▸ **Directions**:
Report all lines below with the word "software".
** Material provided follows **
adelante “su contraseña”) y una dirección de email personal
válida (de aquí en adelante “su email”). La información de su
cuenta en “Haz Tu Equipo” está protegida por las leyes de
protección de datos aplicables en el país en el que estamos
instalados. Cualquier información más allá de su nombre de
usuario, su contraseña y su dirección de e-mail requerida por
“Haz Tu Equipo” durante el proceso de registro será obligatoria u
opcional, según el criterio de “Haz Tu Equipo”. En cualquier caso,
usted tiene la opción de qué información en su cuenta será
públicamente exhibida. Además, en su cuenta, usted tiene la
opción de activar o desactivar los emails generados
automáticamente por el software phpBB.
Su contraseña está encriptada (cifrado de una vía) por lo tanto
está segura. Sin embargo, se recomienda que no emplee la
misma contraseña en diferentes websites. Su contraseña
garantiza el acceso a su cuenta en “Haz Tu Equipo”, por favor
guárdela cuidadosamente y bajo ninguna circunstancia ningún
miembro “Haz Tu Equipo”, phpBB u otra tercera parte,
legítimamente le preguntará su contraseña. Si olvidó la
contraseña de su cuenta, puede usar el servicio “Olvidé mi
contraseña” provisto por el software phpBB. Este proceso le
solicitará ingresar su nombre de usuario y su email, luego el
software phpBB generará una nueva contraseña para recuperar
** End of Material provided **
▸ **Result of the exercise**:
automáticamente por el software phpBB.
contraseña” provisto por el software phpBB. Este proceso le
software phpBB generará una nueva contraseña para recuperar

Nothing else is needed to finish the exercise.